Task details. Transcribe the line with "commissioners approved a" and all the lines that follow it in the material below, exactly as they stand.

Input for this task.
--

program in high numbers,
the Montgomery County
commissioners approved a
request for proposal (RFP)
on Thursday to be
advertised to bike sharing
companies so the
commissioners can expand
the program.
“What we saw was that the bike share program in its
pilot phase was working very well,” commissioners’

--

Exercise solution.
commissioners approved a
request for proposal (RFP)
on Thursday to be
advertised to bike sharing
companies so the
commissioners can expand
the program.
“What we saw was that the bike share program in its
pilot phase was working very well,” commissioners’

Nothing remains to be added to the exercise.